Drama or a play is an adaptation to entertain the crowd in Greek, Roman and Indian civilizations. Gradually, it spread to other parts of the world and has become a major genre in literature. Romans influence over the English is predominant, when it comes to the development and rise of English drama. The introduction of Christianity and Latin language made it necessary for people to understand the Bible in Latin. However, education of noble languages like Latin was confined only to the nobles and members of the Church.
This has led to the development of preliminary drama, which was in control of the Church than production units [as found today]. The first play ever recorded performed at Dunstable, England is St. Katherine [1110 A.D.]. It was performed in Latin but was aimed to enlighten the English audience about the life and martyrdom of Katherine. From the Church interpretations of the Bible and various religious stories, the rise of English drama was slow.
Gradually, this form of entertainment has divided based on the performances. The play became secular with the development of “Folk Celebrations”, where the English were entertained with various stories like Robin Hood during the festival season. However, these plays were considered as degenerate by the members of the Church and drama again came to its origins [Bible]. The Church at that time also banned Strolling Minstrels representing the Barbarians, who invaded England. Therefore, the primary progress of drama came back to the Church.
It is also known as the religious drama, which used the texts of Christianity to perform either in or near the Church. However, they were not associated with the services of the Church. They were well spread in England during the 12th century and were not as sophisticated as the later plays. The liturgical drama used Latin and the dialogues were chanted in the form of melodies. There was also involvement of dance, music and tunes. As the audience expected more, there were a lot of advancements and additions in the liturgy play and it gradually gave rise to the formation of mystery plays and morality plays.

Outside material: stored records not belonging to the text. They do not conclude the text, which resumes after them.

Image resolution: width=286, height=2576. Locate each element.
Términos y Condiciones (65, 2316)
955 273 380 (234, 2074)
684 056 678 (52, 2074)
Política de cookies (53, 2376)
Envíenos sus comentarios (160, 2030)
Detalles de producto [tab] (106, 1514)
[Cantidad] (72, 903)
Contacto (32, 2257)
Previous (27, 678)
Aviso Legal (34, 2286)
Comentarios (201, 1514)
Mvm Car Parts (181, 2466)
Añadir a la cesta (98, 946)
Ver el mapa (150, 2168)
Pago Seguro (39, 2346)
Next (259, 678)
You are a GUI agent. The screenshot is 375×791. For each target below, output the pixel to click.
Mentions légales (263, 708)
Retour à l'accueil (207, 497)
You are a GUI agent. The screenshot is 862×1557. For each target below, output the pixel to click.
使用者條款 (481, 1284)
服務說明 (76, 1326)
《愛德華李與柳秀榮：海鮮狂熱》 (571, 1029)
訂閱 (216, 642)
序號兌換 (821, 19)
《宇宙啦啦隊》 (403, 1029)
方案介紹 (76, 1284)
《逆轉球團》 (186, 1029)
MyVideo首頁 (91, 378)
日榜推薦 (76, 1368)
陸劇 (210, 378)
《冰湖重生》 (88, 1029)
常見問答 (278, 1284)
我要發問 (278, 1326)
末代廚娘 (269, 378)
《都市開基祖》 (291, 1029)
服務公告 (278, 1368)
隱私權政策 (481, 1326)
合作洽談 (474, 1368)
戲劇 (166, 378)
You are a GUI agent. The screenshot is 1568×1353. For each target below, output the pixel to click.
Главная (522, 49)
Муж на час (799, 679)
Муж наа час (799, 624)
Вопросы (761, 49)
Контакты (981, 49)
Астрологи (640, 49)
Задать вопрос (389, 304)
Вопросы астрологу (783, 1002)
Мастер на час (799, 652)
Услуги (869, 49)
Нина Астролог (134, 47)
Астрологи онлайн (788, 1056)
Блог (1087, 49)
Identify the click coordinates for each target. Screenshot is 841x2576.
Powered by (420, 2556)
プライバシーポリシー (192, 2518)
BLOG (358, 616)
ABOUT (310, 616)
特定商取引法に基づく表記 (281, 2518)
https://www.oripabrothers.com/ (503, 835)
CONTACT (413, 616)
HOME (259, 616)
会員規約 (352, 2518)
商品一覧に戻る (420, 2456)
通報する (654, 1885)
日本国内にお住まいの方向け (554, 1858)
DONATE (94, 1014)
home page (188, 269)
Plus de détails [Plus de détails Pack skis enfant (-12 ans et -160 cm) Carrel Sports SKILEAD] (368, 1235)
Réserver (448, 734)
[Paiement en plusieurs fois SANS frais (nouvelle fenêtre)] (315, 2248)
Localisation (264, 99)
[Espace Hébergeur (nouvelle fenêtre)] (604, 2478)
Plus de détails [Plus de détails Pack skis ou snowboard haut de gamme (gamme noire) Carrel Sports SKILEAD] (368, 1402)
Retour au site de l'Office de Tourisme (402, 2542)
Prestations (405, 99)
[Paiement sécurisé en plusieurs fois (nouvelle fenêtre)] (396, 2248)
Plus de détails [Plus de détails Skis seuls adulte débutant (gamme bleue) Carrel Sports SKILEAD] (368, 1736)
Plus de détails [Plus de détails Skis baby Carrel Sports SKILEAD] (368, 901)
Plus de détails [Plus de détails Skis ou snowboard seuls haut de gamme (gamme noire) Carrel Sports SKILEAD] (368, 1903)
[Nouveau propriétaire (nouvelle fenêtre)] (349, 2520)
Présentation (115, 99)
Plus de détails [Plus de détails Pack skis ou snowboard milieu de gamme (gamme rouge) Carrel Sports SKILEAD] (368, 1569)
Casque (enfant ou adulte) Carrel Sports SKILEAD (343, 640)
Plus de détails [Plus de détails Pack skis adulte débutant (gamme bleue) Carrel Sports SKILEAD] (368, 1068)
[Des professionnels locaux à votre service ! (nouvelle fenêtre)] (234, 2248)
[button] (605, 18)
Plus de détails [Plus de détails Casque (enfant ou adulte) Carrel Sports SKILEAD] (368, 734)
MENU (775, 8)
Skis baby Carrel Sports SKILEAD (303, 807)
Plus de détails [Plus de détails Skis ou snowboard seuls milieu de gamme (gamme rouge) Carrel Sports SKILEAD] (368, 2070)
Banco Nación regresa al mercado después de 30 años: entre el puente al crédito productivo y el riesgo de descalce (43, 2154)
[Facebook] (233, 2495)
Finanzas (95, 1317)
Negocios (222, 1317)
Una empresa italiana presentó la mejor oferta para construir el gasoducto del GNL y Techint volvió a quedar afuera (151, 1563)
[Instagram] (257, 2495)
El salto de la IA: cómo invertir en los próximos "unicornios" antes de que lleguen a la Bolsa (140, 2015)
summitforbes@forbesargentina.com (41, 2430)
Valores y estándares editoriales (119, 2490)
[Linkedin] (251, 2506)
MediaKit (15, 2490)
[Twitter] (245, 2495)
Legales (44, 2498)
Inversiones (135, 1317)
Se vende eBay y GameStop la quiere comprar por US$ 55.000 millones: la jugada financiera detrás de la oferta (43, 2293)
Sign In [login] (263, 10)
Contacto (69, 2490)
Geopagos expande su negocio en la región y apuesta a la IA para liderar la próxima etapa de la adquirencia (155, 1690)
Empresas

Mystery and Morality plays
The rise of English drama has its foundations on these two forms of plays. While mystery plays were based on the stories in the Bible and the life of saints, the morality plays were based on the allegories of virtues and sins. Between the origin of morality plays and the development of mystery plays, English drama found a new place of performance at the marketplace. It became secular and guilds started to perform the plays as a means of entertainment.
The influence of Seneca and the Golden period
Lucius Annaeus Seneca, the Italian, wrote his plays based on the philosophy of stoicism and revenge; there were no comic elements found in his plays. The English writers were much influenced by the “revenge tragedy” of Seneca. Thomas Sackville, Thomas Norton, Gascoigne, etc. were the first to adopt the elements of Seneca and it was expanded by many playwrights that followed. These plays were completely artistic and were not related to Church.
The increase in new kind of plays led to the formation of concrete theatres. The first theatre was built in the year 1576 by James Burbage and called “The Theatre”. Years later, in 1598, The Globe theatre was established and it went on to become the most famous theatre. The formation of theatres encouraged the growth of commercial playwrights, who made a living out of their works. The University wits helped the acceleration of the rise of English drama through their learned yet imaginative way of writing.
The Elizabethan age [1558-1603] witnessed a great evolution of the plays. The master playwrights like Christopher Marlowe, William Shakespeare, Thomas Kyd, etc. completely found a new way of writing plays and were never in line with the Church. As a result, many genres of plays came forth and nourished during the era; therefore, the Elizabethan age is considered as the Golden age of English drama. The rise of English Drama was emphatic and glorious in the hands of Elizabethan playwrights and they have completely changed the course of drama from the early liturgies.